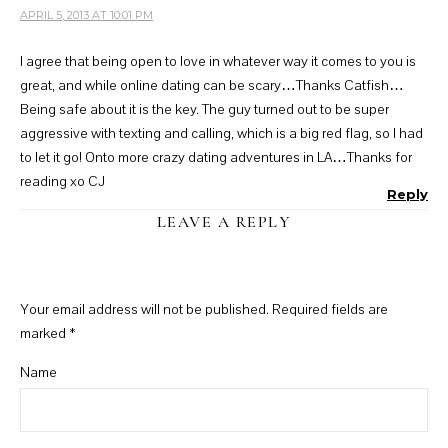
APRIL 5, 2013 AT 10:01 PM
I agree that being open to love in whatever way it comes to you is
great, and while online dating can be scary…Thanks Catfish…
Being safe about it is the key. The guy turned out to be super
aggressive with texting and calling, which is a big red flag, so I had
to let it go! Onto more crazy dating adventures in LA…Thanks for
reading xo CJ
Reply
LEAVE A REPLY
Your email address will not be published.
Required fields are
marked
*
Name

---

> TO DO:
Leave out the pictures and output every record above precisely as given.

> ANSWER SPACE:
APRIL 5, 2013 AT 10:01 PM
I agree that being open to love in whatever way it comes to you is
great, and while online dating can be scary…Thanks Catfish…
Being safe about it is the key. The guy turned out to be super
aggressive with texting and calling, which is a big red flag, so I had
to let it go! Onto more crazy dating adventures in LA…Thanks for
reading xo CJ
Reply
LEAVE A REPLY
Your email address will not be published.
Required fields are
marked
*
Name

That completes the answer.